L’Espagne ne m’aura jamais donné de repos plus de quelques heures, en ce qui concerne l’effort physique, l’humidité et le vent. Cette partie d’Andalousie ne fit pas exception à la règle, se bosselant, se creusant et s’accidentant bien vite après que j’eus atteint Las Cabezas de San Juan. L’après-midi fut donc une exigeante mais heureuse découverte de sa géographie centrale, visiblement riche en précipitations, cours d’eau et terres fertiles, les oliveraies à perte de vue ayant laissé place à une agriculture céréalière, florale et légumière. De nouveaux oiseaux dodus et blancs qui nichent au sommet d’arbustes haut comme trois pommes, voletant d’un buisson à l’autre ou se perchant sur le dos des bovins, des sortes de poules sautillantes, déguerpissant depuis les fourrés en gloussant, des lapins en quantité, des serpents, des cigognes, des mangoustes grisâtres semblables à des loutres fureteuses avec une longue queue fine équilibrée d’une touffe de poils, paradant en bandes et vivant en terrier, des lumières changeantes qui donnaient un caractère très contrasté à l’ensemble détournaient efficacement mon attention des côtes et des kilomètres qui s’additionnaient, tous sens en éveil.

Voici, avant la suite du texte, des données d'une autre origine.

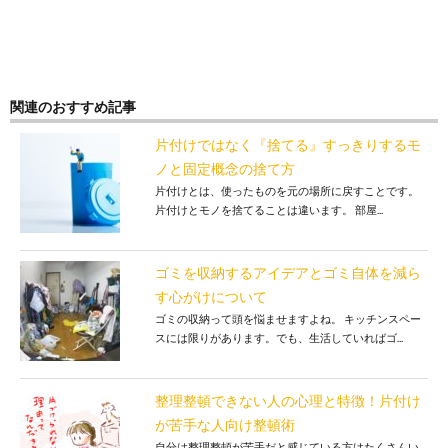
関連のおすすめ記事
片付けではなく『捨てる』すっきりするモ
ノと固定概念の捨て方
片付けとは、使ったものを元の場所に戻すことです。
片付けとモノを捨てることは違います。 部屋...
ゴミを収納するアイデアとゴミ自体を減ら
す心がけについて
ゴミの収納って頭を悩ませますよね。 キッチンスペー
スには限りがあります。でも、生活していればゴ...
整理整頓できない人の心理と特徴！片付け
が苦手な人向け整頓術
自分は整理整頓が苦手だと感じている方はたくさんい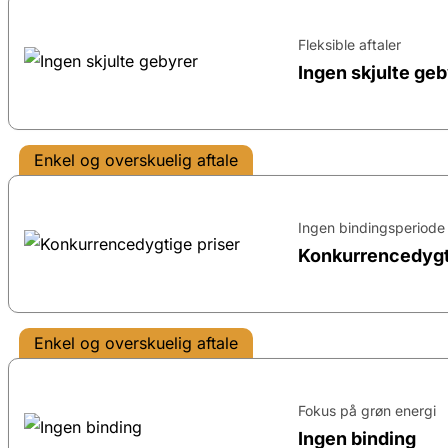
Fleksible aftaler
Ingen skjulte geb
Enkel og overskuelig aftale
Ingen bindingsperiode
Konkurrencedygti
Enkel og overskuelig aftale
Fokus på grøn energi
Ingen binding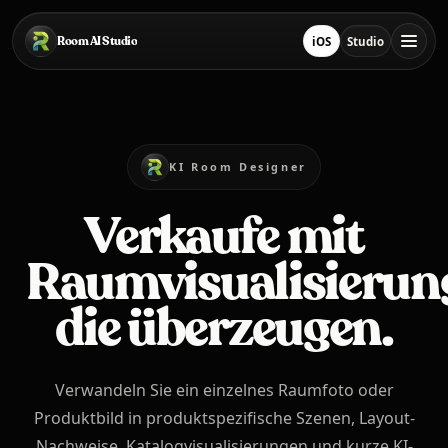
Zum Hauptinhalt springen
Room AI Studio
iOS
Studio
Lade im App Store he
Studio öffnen
Startseite
KI Room Designer
Room AI Studio
Verkaufe mit
Raumvisualisierun
Sprache
Deutsch
die überzeugen.
Verwandeln Sie ein einzelnes Raumfoto oder
Produktbild in produktspezifische Szenen, Layout-
Nachweise, Katalogvisualisierungen und kurze KI-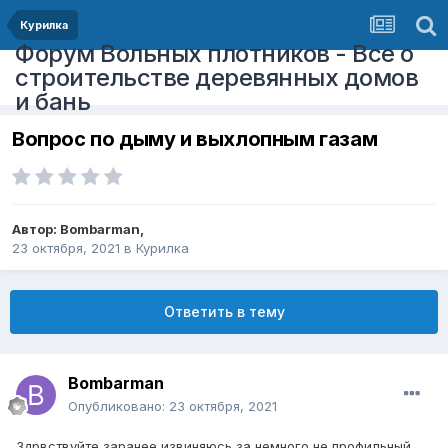
Курилка
Форум Вольных плотников - Все о
строительстве деревянных домов
и бань
Вопрос по дыму и выхлопным газам
Автор:
Bombarman
,
23 октября, 2021
в
Курилка
Ответить в тему
Bombarman
Опубликовано:
23 октября, 2021
Здрвствуйте,заранее извиняюсь за немного не профильный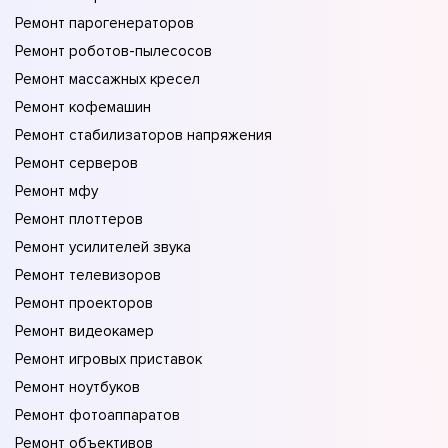
Ремонт парогенераторов
Ремонт роботов-пылесосов
Ремонт массажных кресел
Ремонт кофемашин
Ремонт стабилизаторов напряжения
Ремонт серверов
Ремонт мфу
Ремонт плоттеров
Ремонт усилителей звука
Ремонт телевизоров
Ремонт проекторов
Ремонт видеокамер
Ремонт игровых приставок
Ремонт ноутбуков
Ремонт фотоаппаратов
Ремонт объективов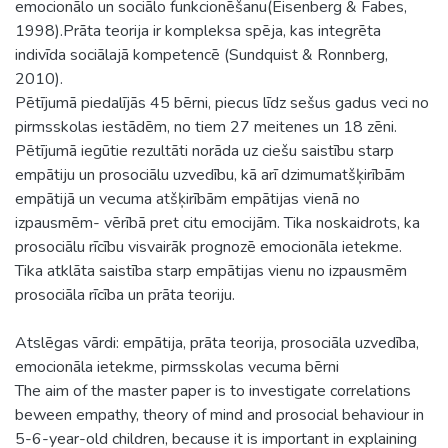
emocionālo un sociālo funkcionēšanu(Eisenberg & Fabes,
1998).Prāta teorija ir kompleksa spēja, kas integrēta
indivīda sociālajā kompetencē (Sundquist & Ronnberg,
2010).
Pētījumā piedalījās 45 bērni, piecus līdz sešus gadus veci no
pirmsskolas iestādēm, no tiem 27 meitenes un 18 zēni.
Pētījumā iegūtie rezultāti norāda uz ciešu saistību starp
empātiju un prosociālu uzvedību, kā arī dzimumatšķirībām
empātijā un vecuma atšķirībām empātijas vienā no
izpausmēm- vērībā pret citu emocijām. Tika noskaidrots, ka
prosociālu rīcību visvairāk prognozē emocionāla ietekme.
Tika atklāta saistība starp empātijas vienu no izpausmēm
prosociāla rīcība un prāta teoriju.
Atslēgas vārdi: empātija, prāta teorija, prosociāla uzvedība,
emocionāla ietekme, pirmsskolas vecuma bērni
The aim of the master paper is to investigate correlations
beween empathy, theory of mind and prosocial behaviour in
5-6-year-old children, because it is important in explaining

Je finis par arriver, lessivée après 40 kilomètres de ce scénario, toujours subjuguée par ces éclairages aveuglants et sombres, en un petit hameau, le bien nommé Espéra. Il faut imaginer la fatigue accumulée de plusieurs jours d’efforts dans un relief continu, dans des régions de plus en plus dépaysantes, l’énergie dépensée à l’adaptation permanente, la sauvagerie induite par des semaines de course en solitaire, une vie dans la nature, et le télescopage brutal des rencontres de groupes, voire des foules urbaines dans les grandes agglomérations. C’est une ivresse certaine des profondeurs qui m’envahit alors et qui se fit quasi permanente les derniers jours espagnols, car ici vraiment, tout paraît incroyablement irradiant et dense. L’élégance ornementale de la forge des lampadaires qui répond à la brutalité compacte du château fort au sommet du mont (tout le village est à flanc de coteau, sa découverte se mérite après une énième grimpette !), la crayeuse crudité des façades et le déploiement homogène d’une mer immaculée de petites maisons identiques, surplombant des hectares de verdure, de rocs ocre et argile, de palmiers, d’oliviers émeraude et azur, avec quelques éclats de couleurs vives que sont les tracteurs rouges et jaune et bleu, les vêtements qui sèchent au soleil, le temps bizarrement suspendu à cause des changements incessants du ciel, la mélopée d’un cuivre si reconnaissable à son long souffle pincé que j’entends s’échappant de la rue un peu plus loin, qui éveille des envies de sociabilité… La parcourant je découvre l’orchestre du village à la première « cafeteria » venue, se préparant à perpétrer en fanfare la célébration des Rois Mages.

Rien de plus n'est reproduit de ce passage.